Si hubiera tenido la oportunidad, habría avanzado para tocarlo y congelar su corazón, pero esas palabras la detuvieron. Sus ojos de hielo se clavaron en los de él mientras él agregaba:
-Estás lejos de los Páramos y lejos de tu poder. ¡Maldito sea quien te envió aquí! ¡Márchate de una vez, Reina del Hielo, pues yo te nombro con tu nombre y te llamo Fordaetba de Ruk!
De su garganta que era humana y a la vez no lo era salió un grito que no era un simple grito. Fue tomando altura como si diera vueltas, se dio impulso en monstruoso vuelo y ensordeció casi por completo todos los ruidos de El Jabalí Negro.
Cuando por fin se acalló el último gemido de aquel sonido vibrante y reinó la más terrorífica de las calmas, sólo quedó en el suelo, junto a Paul, un manto vacío. Su rostro estaba pálido por la tensión y la debilidad, y sus ojos daban testimonio de haber visto la verdadera maldad.
Kevin, Diarmuid, Dave y los demás lo rodearon mientras toda la taberna rebullía asustada sin saber qué había sucedido. Nadie hablaba; todos miraban a Paul.

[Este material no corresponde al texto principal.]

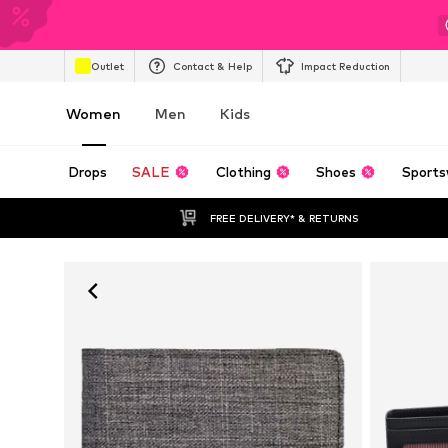
Outlet
Contact & Help
Impact Reduction
Women
Men
Kids
Drops
SALE
Clothing
Shoes
Sports
FREE DELIVERY* & RETURNS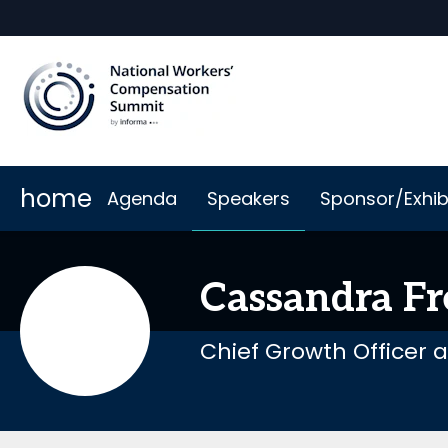
home
Agenda
Speakers
Sponsor/Exhib
Why Sponsor or Exhibit
When & Where
Book My Hotel
2026 Sponsors
Code of Cond
Cassandra
Fr
Chief Growth Officer 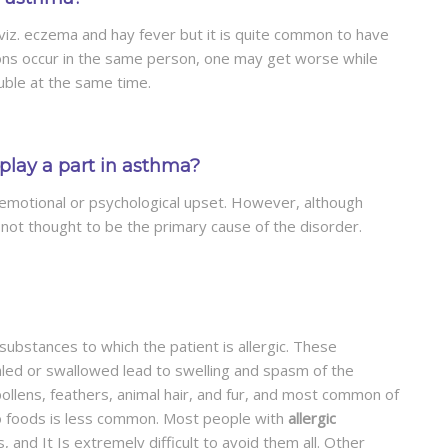
 viz. eczema and hay fever but it is quite common to have
ons occur in the same person, one may get worse while
ble at the same time.
play a part in asthma?
 emotional or psychological upset. However, although
s not thought to be the primary cause of the disorder.
ubstances to which the patient is allergic. These
aled or swallowed lead to swelling and spasm of the
ollens, feathers, animal hair, and fur, and most common of
to foods is less common. Most people with
allergic
 and It Is extremely difficult to avoid them all. Other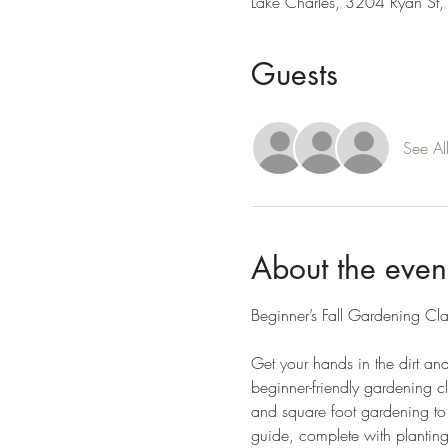
Lake Charles, 3204 Ryan St,
Guests
See Al
About the even
Beginner’s Fall Gardening Cl
Get your hands in the dirt an
beginner-friendly gardening cl
and square foot gardening to 
guide, complete with planting 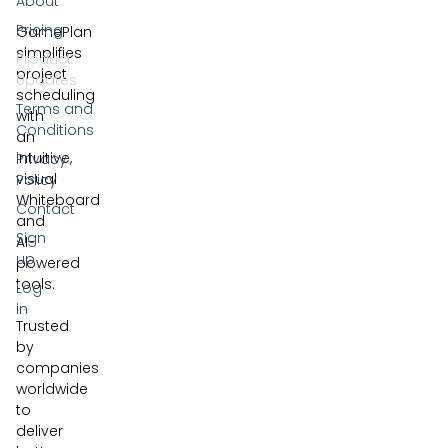
About
Pricing
GamePlan
simplifies
Product
project
Updates
scheduling
Terms and
with
Conditions
an
intuitive,
Privacy
visual
Policy
Whiteboard
Contact
and
Sign
AI-
up
powered
tools.
Log
in
Trusted
by
companies
worldwide
to
deliver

Paul se agachó en el suelo junto a la muchacha. Estaba toda azul, de los pies a la cabeza, víctima de una muerte gélida que había estado destinada a él.
Por fin se levantó, y los hombres del príncipe le abrieron paso. Luego, a una señal de Diarmuid, dos de ellos levantaron a la joven muerta y se internaron con ella en la noche, que, aunque fría, no lo era tanto como la muchacha. Paul dijo:
-Frutos del invierno, mi señor príncipe. ¿Has oído hablar de la Reina de Ruk?
El rostro de Diarmuid sólo mostraba una profunda concentración.
-Si, Fordaetha. Las leyendas dicen que es la fuerza más antigua de Fionavar.
-Una de ellas.
Todos se volvieron a mirar la ceñuda cara del enano, Brock.
-Uno de los más antiguos poderes -continuó diciendo el enano-. Pwyll, ¿cómo ha podido venir Fordaetha desde los Páramos?
-Con los hielos -contestó Paul y de nuevo repitió con acritud-: Frutos del invierno.
-¿La has matado, Paul? -preguntó Kevin, y en su cara se leía una vívida emoción.
Poder, estaba pensando Paul mientras se acordaba del anciano rey cuyo lugar había ocupado junto al Arbol del Verano.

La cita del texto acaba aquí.